1967: After returning from their vacation, the Beatles begin work on their new album, titled Sgt. Pepper's Lonely Hearts Club Band. It is released as a double album, as the Beatles have too many new songs to fit on a normal album, especially with contributions from Vincent, namely Bohemian Rhapsody and I Can't Decide. When I'm Sixty-Four is also included on the album as a callback to Kitts & Nevis.

1968: Vincent releases an alternate history novel titled The Man in the High Castle, which depicts a world in which his family never entered politics and history went the same way as in OTL up to the Cuban Missile Crisis. The novel depicts a communist nuclear wasteland in the aftermath of World War 3. This inspires two songs on the Beatles' self-titled next album, namely Back in the USSR and Revolution. Vincent also contributes We Will Rock You and We Are the Champions to the new album.

1969: The Beatles are about to begin production of the Abbey Road album when Vincent stops them and convinces them to finish the Get Back project first, which ends up creating the Let It Be album, with the title track being contributed by Vincent. Towards the end of the year, production of Abbey Road starts up again, causing the album to be released the following year.


1970: Abbey Road is released, with Octopus' Garden, Stayin' Alive, Night Fever, and several other songs being contributed by Vincent. The album ends up getting released as a double album similar to Sgt. Pepper's, with numerous contributions from every member of the band, including Vincent. The Beatles do not break up, and instead take another break from recording. Vincent then takes this time to record Sounds of Summer Vol. 2, which just like its predecessor would someday be used on Phineas and Ferb.

1971: After returning from their second vacation, the Beatles release a triple album titled All Things Must Pass, named after one of George's songs.

1972-4: The Beatles release several more successful albums. John's contributions steadily lessen as his creative inspiration starts slipping away somewhat.

1973: The Glenn Family Corporation creates the Apple technology label.

1975-6: Vincent and John start working on a new album separately from the rest of the Beatles, who apparently agree that John should try to recover his creativity separately from the rest of them.

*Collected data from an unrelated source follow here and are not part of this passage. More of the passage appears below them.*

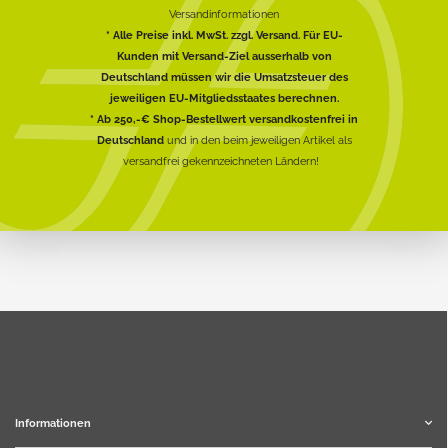
Versandinformationen
* Alle Preise inkl. MwSt. zzgl. Versand. Für EU-
Kunden mit Versand-Ziel ausserhalb von
Deutschland müssen wir die Umsatzsteuer des
jeweiligen EU-Mitgliedsstaates berechnen.
* Ab 250,-€ Shop-Bestellwert versandkostenfrei in
Deutschland
und in den beim jeweiligen Artikel als
versandfrei gekennzeichneten Ländern!
Informationen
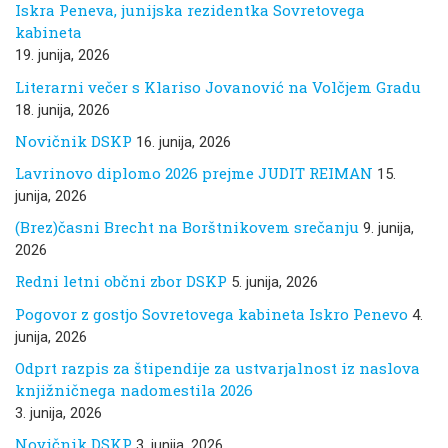
Iskra Peneva, junijska rezidentka Sovretovega
kabineta
19. junija, 2026
Literarni večer s Klariso Jovanović na Volčjem Gradu
18. junija, 2026
Novičnik DSKP
16. junija, 2026
Lavrinovo diplomo 2026 prejme JUDIT REIMAN
15.
junija, 2026
(Brez)časni Brecht na Borštnikovem srečanju
9. junija,
2026
Redni letni občni zbor DSKP
5. junija, 2026
Pogovor z gostjo Sovretovega kabineta Iskro Penevo
4.
junija, 2026
Odprt razpis za štipendije za ustvarjalnost iz naslova
knjižničnega nadomestila 2026
3. junija, 2026
Novičnik DSKP
3. junija, 2026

1977: On the Beatles' 20th anniversary special one-time concert, John performs a dance routine to the title track from his new solo album, titled Billie Jean (Thriller is not written) and written entirely by Vincent. Despite having written none of the songs from the new album, John performs the dance routine perfectly, especially a dance move Vincent calls the moonwalk.


1980: Vincent writes yet another complete album for John, titled Bad. The album is a hit, especially the title track and Smooth Criminal.

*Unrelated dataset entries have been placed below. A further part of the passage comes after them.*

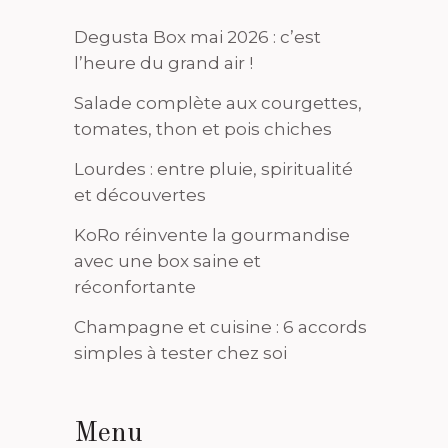
Degusta Box mai 2026 : c’est
l’heure du grand air !
Salade complète aux courgettes,
tomates, thon et pois chiches
Lourdes : entre pluie, spiritualité
et découvertes
KoRo réinvente la gourmandise
avec une box saine et
réconfortante
Champagne et cuisine : 6 accords
simples à tester chez soi
Menu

1982: John releases his third and final solo album, Dangerous, featuring songs such as Remember the Time and Black or White, before rejoining the Beatles with a fresh mood.

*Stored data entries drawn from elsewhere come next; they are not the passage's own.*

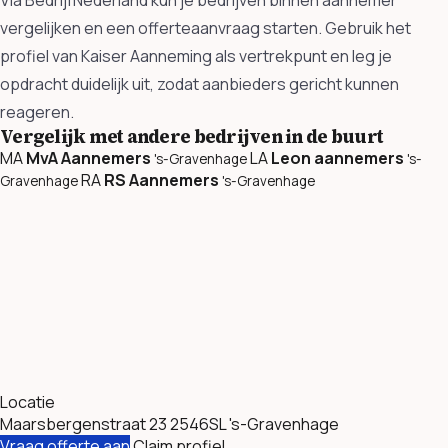
vergelijken en een offerteaanvraag starten. Gebruik het
profiel van Kaiser Aanneming als vertrekpunt en leg je
opdracht duidelijk uit, zodat aanbieders gericht kunnen
reageren.
Vergelijk met andere bedrijven in de buurt
MA
MvA Aannemers
LA
Leon aannemers
's-Gravenhage
's-
RA
RS Aannemers
Gravenhage
's-Gravenhage
Locatie
Maarsbergenstraat 23 2546SL 's-Gravenhage
Vraag offerte aan
Claim profiel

1983: Following the release of his hit album, An Innocent Man, featuring songs like The Longest Time and Uptown Girl, Billy Joel is invited to collaborate with the Beatles. He gladly accepts, excited and honored to be associated with the most successful band in all of human history.

1985: The Simpsons premiers on TV. Back to the Future is released in cinemas.

1986: Vincent starts a children's book series, titled My Little Pony, about a magical pony land named Equestria. The stories are about two sisters named Celestia and Luna who save Equestria repeatedly and make many friends along the way.

1987: Back to the Future Part II is released.

1988: Back to the Future Part III is released.

1989: Futurama and Family Guy premier on TV.


1992: Back to the Future Part IV is released.

1993: Phineas and Ferb premiers on TV.

1994: Back to the Future Part V is released.

1995: American Dad! premiers on TV.

21st Century

2001: World peace is agreed upon when a global treaty of disarmament and non-aggression is signed. Decolonisation finally ends with the final colonies gaining independence.

2005: My Little Pony is made into a cartoon.

2007: Miraculous Ladybug premiers on TV. In 2010, a crossover is made between it, My Little Pony, Doctor Who, and Back to the Future, with cameos from other franchises.